America has now tried to project its power so far, indeed – deep into the Hindu Kush, the deserts of Mesopotamia, the ancient Russian capital of Kiev – that it seems to have lost control of countries much nearer to home. Any country should try to get on with its neighbours; a world power needs to increase its influence across the world. By turning Latin America into a hotbed of anti-Americanism, George Bush has failed to do either.
 
To be sure, there are never any permanent victories in politics and the tide may change again. But relations with Europe will remain key to America’s future.
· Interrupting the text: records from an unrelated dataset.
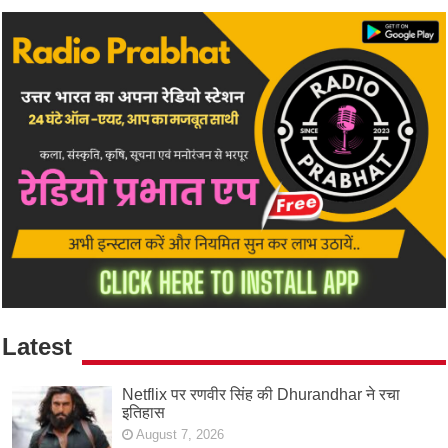
Latest
Netflix पर रणवीर सिंह की Dhurandhar ने रचा
इतिहास
August 7, 2026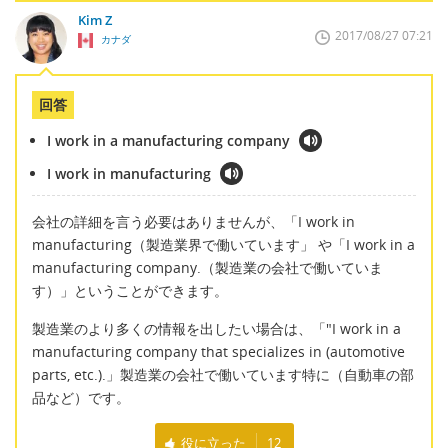
Kim Z
2017/08/27 07:21
カナダ
回答
I work in a manufacturing company
I work in manufacturing
会社の詳細を言う必要はありませんが、「I work in
manufacturing（製造業界で働いています」 や「I work in a
manufacturing company.（製造業の会社で働いていま
す）」ということができます。
製造業のより多くの情報を出したい場合は、「"I work in a
manufacturing company that specializes in (automotive
parts, etc.).」製造業の会社で働いています特に（自動車の部
品など）です。
役に立った
12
I am not talking about the European Union, which is so mired in political correctness and social democracy that there is little hope that its members will ever behave politically again. I am talking about Russia, which yesterday inaugurated as president a man, Dmitri Medvedev, who has vowed to continue the domestic and foreign policy of his predecessor, Vladimir Putin, whom he in any case will probably appoint Prime Minister. That foreign policy includes opposition to George Bush’s attempt to create a unipolar world. Russia is militarily the second most powerful state in the world and, where it leads, China will follow. With Latin America in ferment, President Bush has taken what was the world’s uncontested superpower and, in just eight years, turned it into a beleaguered nation with few friends and a currency in free fall. It is a spectacular achievement.